I was living in Zagreb, in an old working class neighborhood called Kustošija on the west side of town. My apartment was a good 15-minute walk from the transit hub in Črnomerec, where you can hop a tram or bus to just about anywhere in the city. There at the tram roundabout, a thriving plaza of kiosks, shops, cafes, bakeries, market stalls and tavern-and-grills has taken hold over the years. Sometimes I’d sit on the low stone wall surrounding the tracks before walking home from a meeting, watching people come and go while munching a sandwich. I spent a lot of time there, actually. It’s a good place to observe life in transit and hear little bits of drama or laughter in passing conversations. I enjoy such things.

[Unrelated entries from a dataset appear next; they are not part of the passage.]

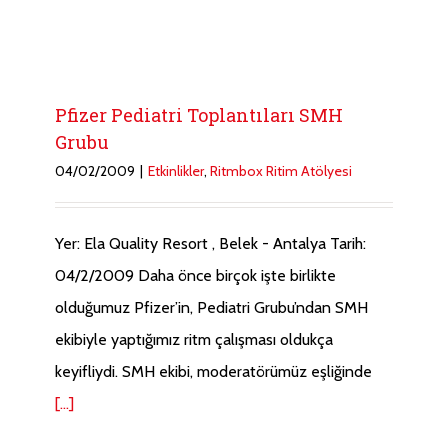
Pfizer Pediatri Toplantıları SMH
Grubu
04/02/2009
|
Etkinlikler
,
Ritmbox Ritim Atölyesi
Yer: Ela Quality Resort , Belek - Antalya Tarih:
04/2/2009 Daha önce birçok işte birlikte
olduğumuz Pfizer’in, Pediatri Grubu’ndan SMH
ekibiyle yaptığımız ritm çalışması oldukça
keyifliydi. SMH ekibi, moderatörümüz eşliğinde
[...]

One relatively recent addition to the plaza at the roundabout is an outpost of the Croatian supermarket chain Konzum. What’s unique about this particular location of Konzum is that it’s particularly well-suited to the shopping preferences of Americans: It’s the size of a small stadium, has anything you could need, and it’s open 24 hours. Imagine a giant WalMart with good European food. There’s a full service butcher counter, a fish counter with the freshly caught bounty of the Adriatic Sea on prominent display, and a full service cheese, cold cuts and smoked meat section.
On evenings when I didn’t feel like cooking, the hot prepared foods counter was my salvation. From beneath marvelous heat lamps you could select baked, roasted, fried and broiled meats, fowl, fish and vegetables. The selection of deli items was unique, but the preparations themselves were not groundbreaking or outstanding. We have such standards in the US. Who among us hasn’t taken advantage of the convenience of a hot rotisserie-roasted chicken from the deli section? But there’s something you’ll find at a prepared foods counter in Europe that you’re not likely to see at a Safeway here in the US, and it’s something that I ate my share of during my time in Zagreb.
Roasted pork belly.
The term for this in Croatian translates to ‘imperial meat’, and the reason is not a mystery. More so than any other part of the pig, the belly is a delicious, filling, naturally potent sedative, fit for an emperor. One ounce is considered a single serving in America. Eat a three-ounce serving and you’ll be full. Eat a bigger serving and you will SLEEP. There were nights when my dinner consisted of a half pound of roasted pork belly and nothing else, and I would not be seen for at least a day afterward. There were also plenty of times when I’d pick some up to eat with vegetables from the farmer’s market on the corner, or even incorporate it into other dishes. It’s extremely versatile stuff, the roasted pork belly.
Since my American readers are not likely to find it at their local supermarket, I suppose it’s my job to tell you how to prepare imperial roast pork. Well, that’s easy. First, obtain a nice, thick piece of pork belly with the skin on from a good butcher. Next:
1. Pre-heat oven to 375°F.
2. Score the skin of the pork belly for easier slicing.
3. Season the meat however you like.
4. Sear it on all sides in a hot skillet.
5. Pop the skillet into the oven.
6. When the skin is crackling, slice and serve.
You can brine the belly before cooking. You can eat it with potatoes and braised leek chiffonade, or have it with a poached egg on Pad Thai. However you enjoy your imperial roast pork, don’t drive or operate heavy machinery afterward.